L’expérimentation du cannabis médical prolongée d’un an. Les associations de patients condamnent.
La Direction Générale de la Santé (DGS) n’a pas attendu le bilan de l’expérimentation du cannabis thérapeutique – qui devait être remis au Parlement aujourd’hui – pour prendre sa décision. Elle a annoncé aux industriels et aux médecins dès vendredi dernier, et aux associations de patients ce matin, la prolongation de l’expérimentation du cannabis médical d’un an minimum.
La décision, imposée, est justifiée par la DGS par :
- le faible relai de l’expérimentation en médecine libérale (seuls 200 médecins libéraux y ont participé)
- le manque de données économiques sur les gains sur les traitements habituels auxquels les symptômes sont réfractaires – alors même que les patients soignés avec du cannabis sont en échec avec ces traitements et n’en prennent plus, nous précise-t-on
- la nécessité de se mettre en conformité avec des discussions européennes, sans toutefois vouloir attendre la fin de ces discussions
Une source médicale proche du dossier fait aussi état d’une résistance du ministère de l’Intérieur à la légalisation du cannabis à usage médical.
Les associations de patients condamnent la décision
La DGS a choisi d’annoncer la décision dans un premier temps aux industriels, et non aux patients, un timing que regrettent ces derniers. La DGS a reconnu ici une “maladresse”.
Dans un communiqué, les associations de patients “regrettent vivement n’avoir été ni consultées, ni même informées de cette décision, avant que celle-ci n’ait fuité dans la presse par un communiqué des représentants de la filière agro-industrielle. Cette méthode est symptomatique du peu de considération dont bénéficient les malades dans cette décision”.
Elles remettent par ailleurs en cause les raisons mentionnées par les industriels pour un report d’un an de la légalisation du cannabis médical en France.

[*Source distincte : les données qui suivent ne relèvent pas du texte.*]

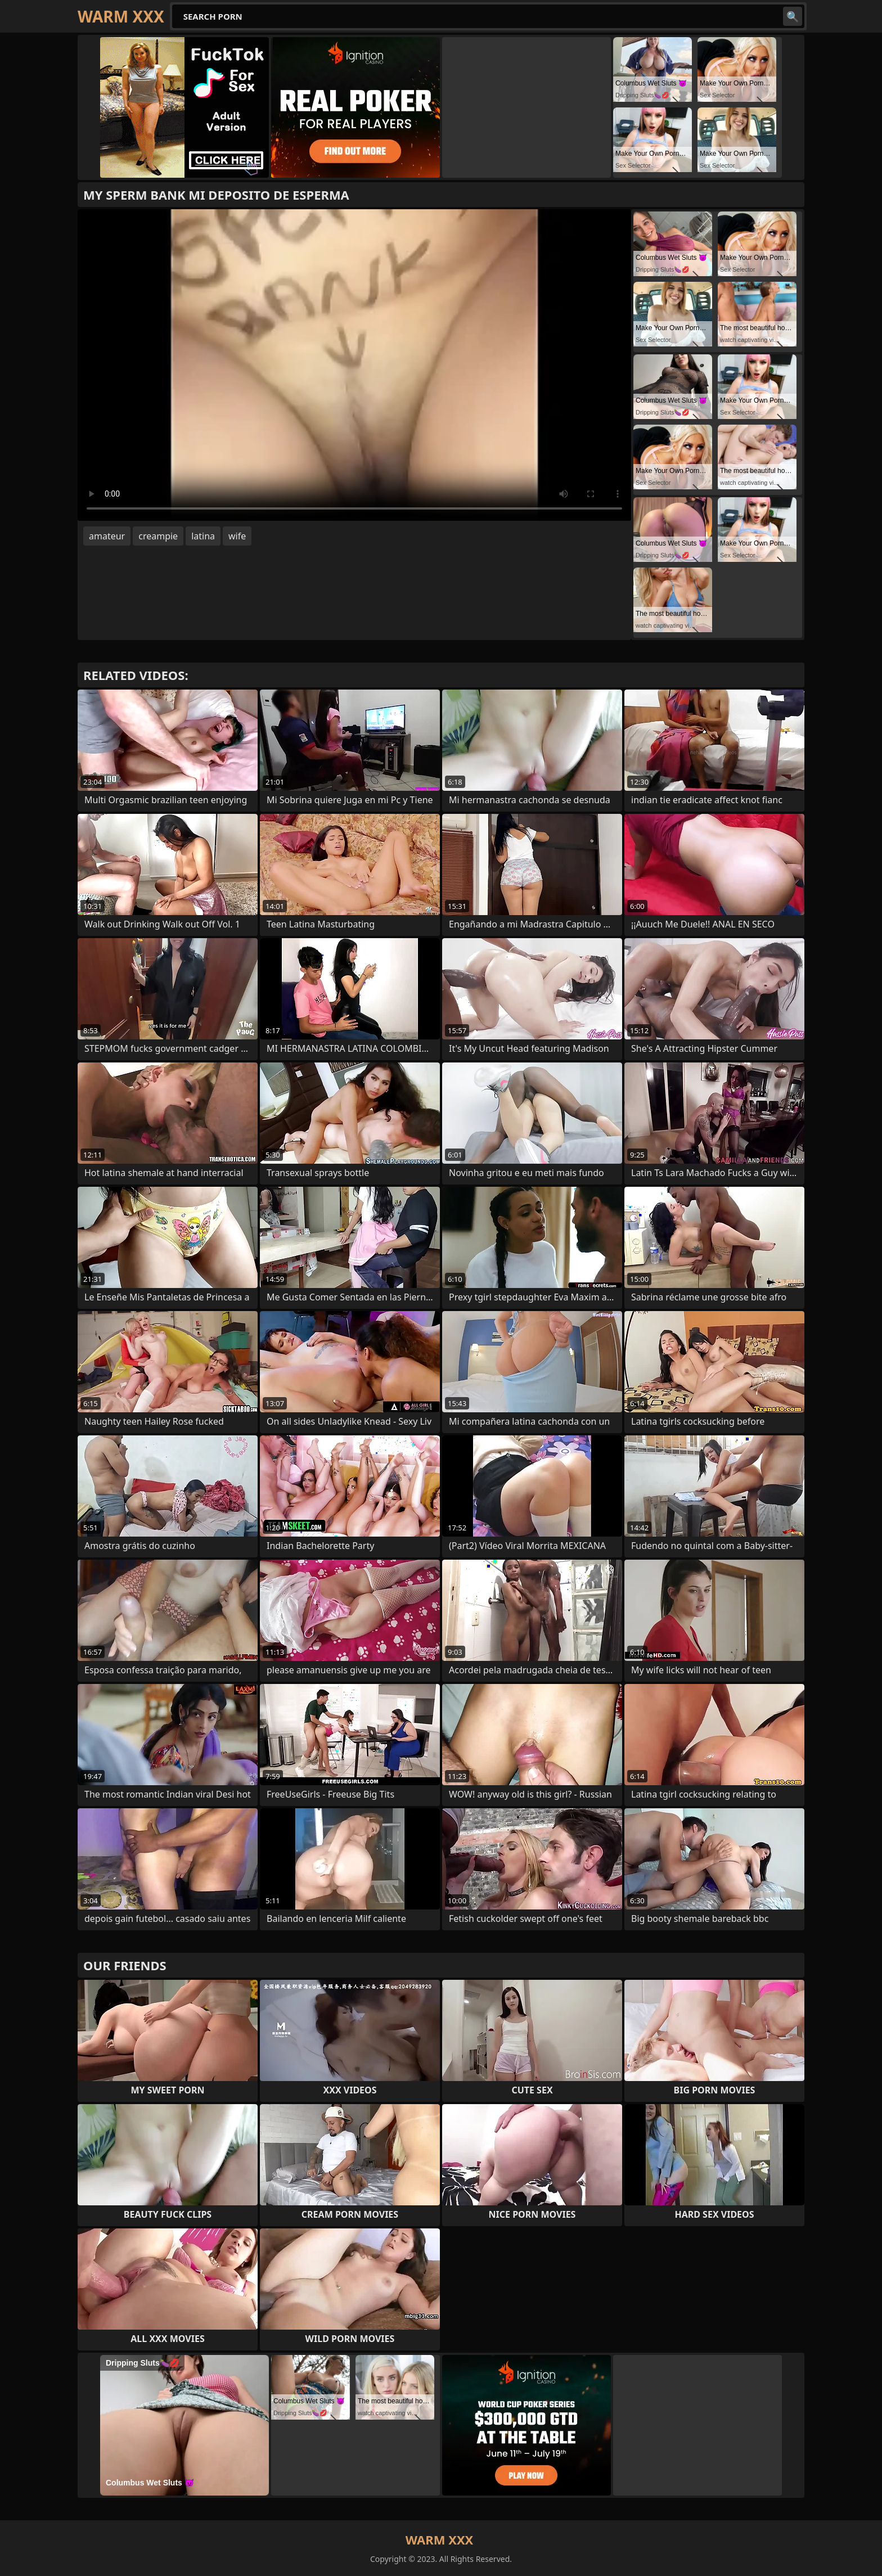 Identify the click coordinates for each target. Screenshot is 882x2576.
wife (237, 536)
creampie (158, 536)
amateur (107, 536)
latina (203, 536)
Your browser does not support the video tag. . (354, 365) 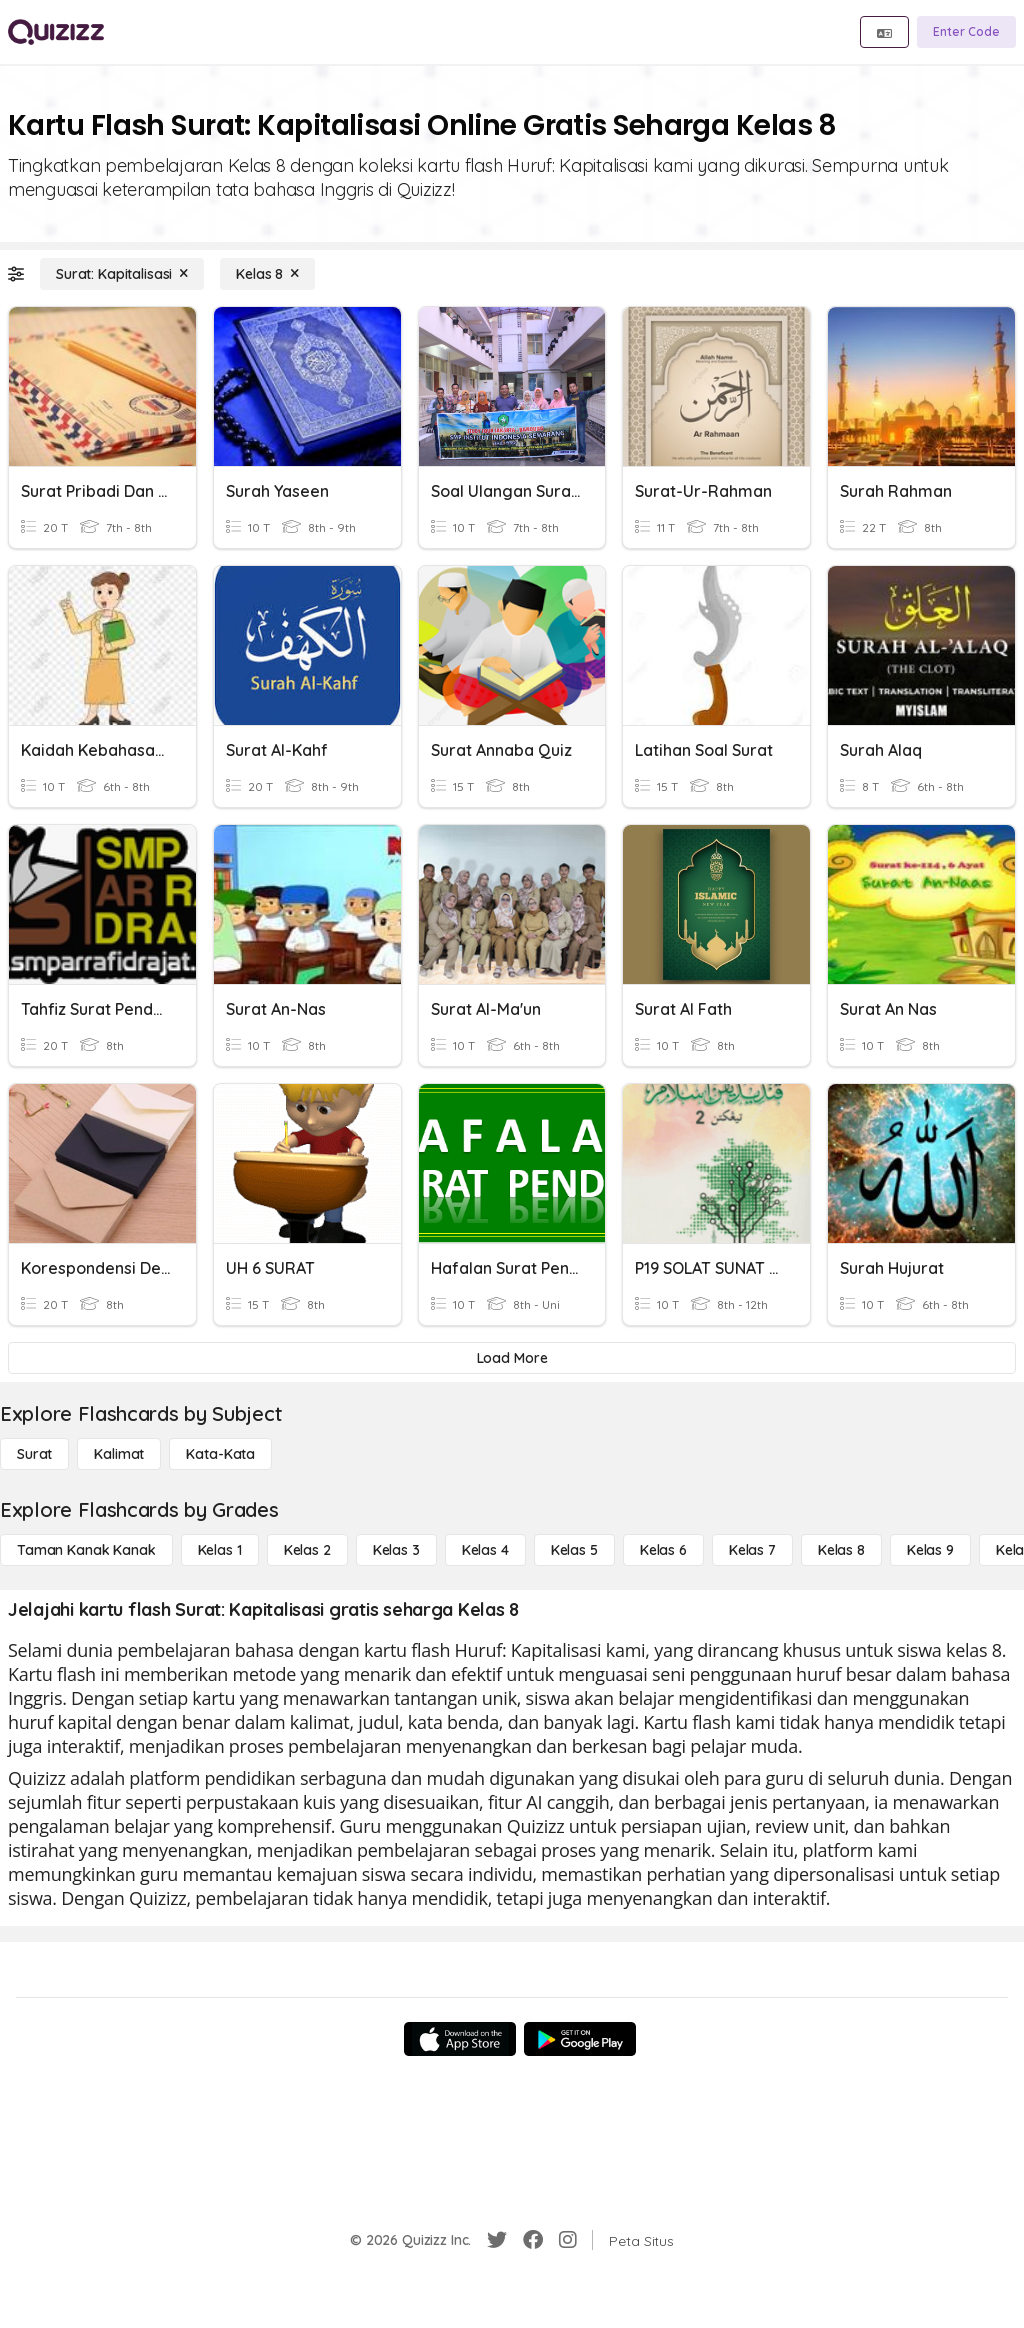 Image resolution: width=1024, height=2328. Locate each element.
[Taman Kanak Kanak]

“Les motifs invoqués pour prolonger l’expérimentation, à savoir l’impréparation de la filière agro-industrielle française et le risque de prise de positions d’acteurs étrangers sur le marché, ne sauraient en aucun cas dicter notre politique sanitaire. Privilégier des intérêts économiques à l’amélioration de la santé et de la qualité de vie de dizaines de milliers de malades souffrant de symptômes chroniques et lourdement invalidants constitue une rupture dangereuse avec l’éthique de santé publique et ne serait-ce que la doctrine du « quoi qu’il en coûte » adoptée au moment de la crise du Covid-19.”

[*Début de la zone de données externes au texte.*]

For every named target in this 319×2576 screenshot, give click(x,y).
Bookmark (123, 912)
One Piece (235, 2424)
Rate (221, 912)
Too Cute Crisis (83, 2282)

Les associations réclament une mise à disposition dès mars 2023 et pour le plus grand nombre “des médicaments à base de cannabis issus de filières de production règlementées et conditionnés à une primo-prescription hospitalière et soumis à remboursement”.
Quelles suites ?
Mado Gilanton, Présidente APAISER S&C et représentante des patients au comité scientifique temporaire Cannabis thérapeutique de l’ANSM, s’inquiète qu’un report n’amène pas plus de résultat dans un an.

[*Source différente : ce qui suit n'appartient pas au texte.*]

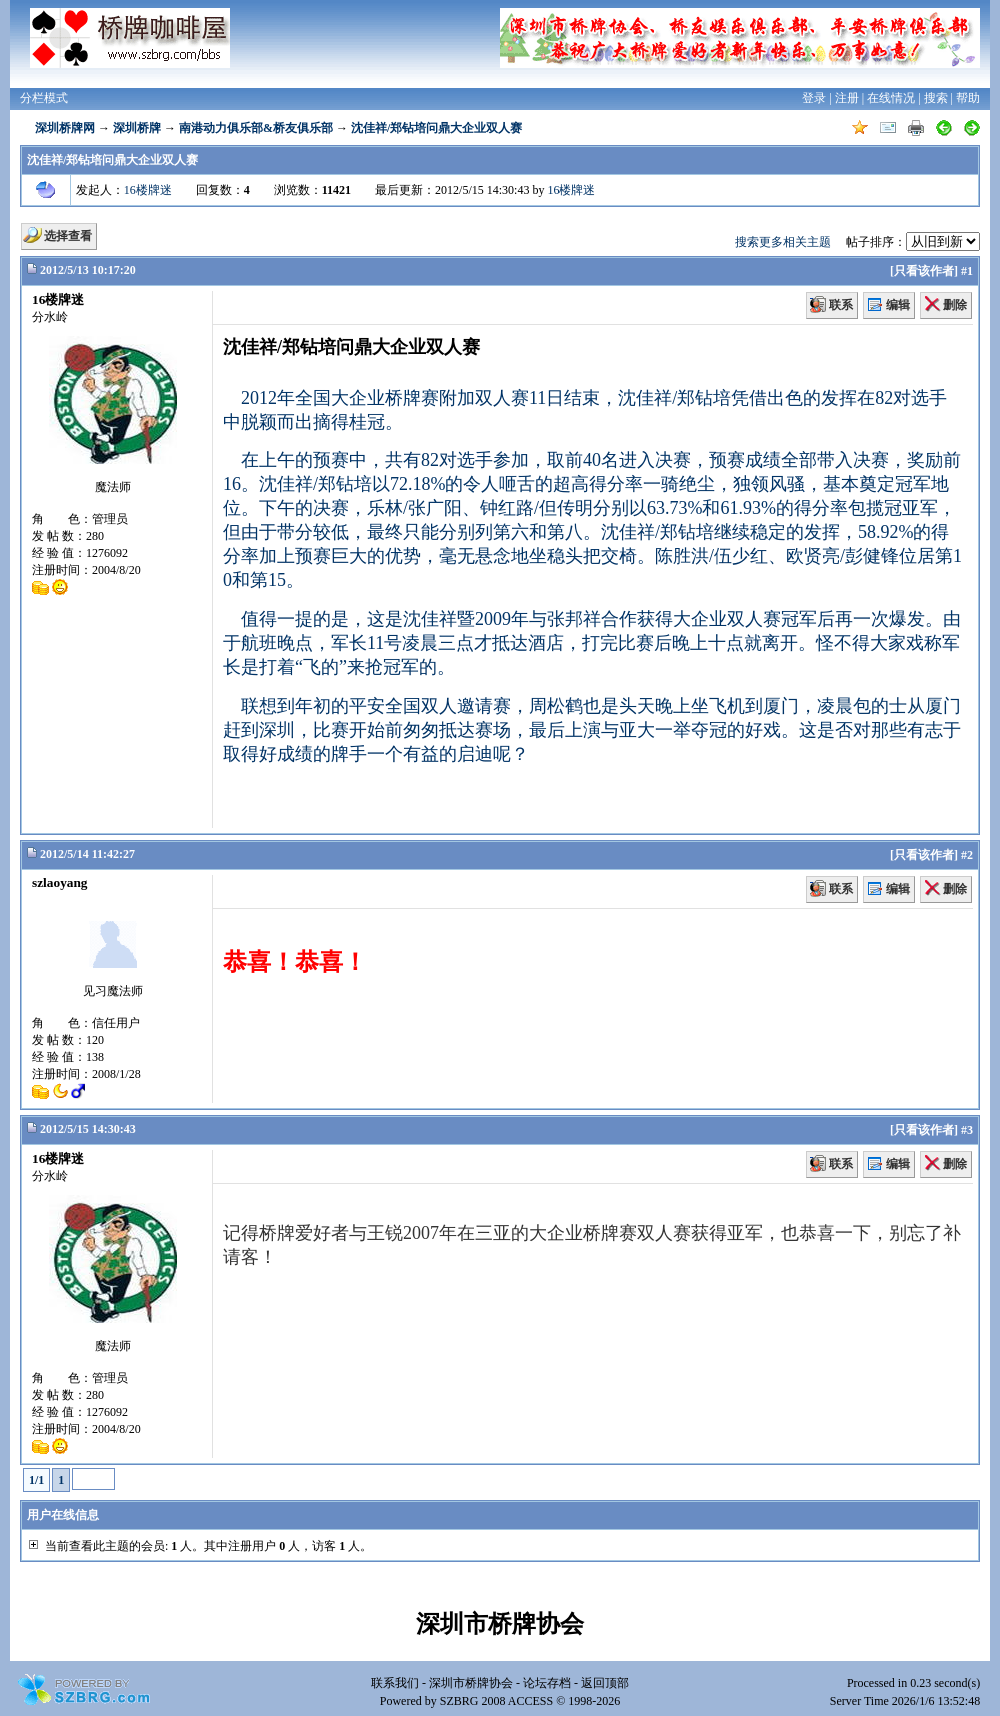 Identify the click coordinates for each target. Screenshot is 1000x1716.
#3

“Si prolongation il y a, nous demandons un engagement ferme pour que cette année de “report” serve à affiner les indications et à mettre à disposition les produits médicaux à base de cannabis sur le marché. Dans le cas contraire, la légalisation serait remise aux calendes grecques.”
Deux autres points restent également à éclaircir – le statut pharmaceutique de ces produits et le remboursement ou non par l’assurance maladie – un travail commencé en 2018.
Alors que le bilan de l’expérimentation du cannabis thérapeutique devait être remis selon le décret de 2020 au Parlement aujourd’hui, la DGS a dévoilé qu’il sera finalement remis aux députés seulement quelques jours avant les discussions avant le début des discussions du PFLSS 2023. Ce timing serré laissera mécaniquement peu de temps aux députés de préparer le sujet alors même que le travail parlementaire autour du PLFSS s’annonce particulièrement conséquent.
Les associations de patients invitent à une réunion d’information sur le sujet les députés en amont de cette date.
Aucune indication budgétaire n’a pour l’instant été communiquée autour du report de l’expérimentation. Les 3000 patients de l’expérimentation n’ayant pas été atteints, les fournisseurs actuels de cannabis médical pourraient se voir proposer de continuer à fournir gratuitement leurs produits. Un “allègement” du dispositif a aussi été évoqué, sans plus de précision.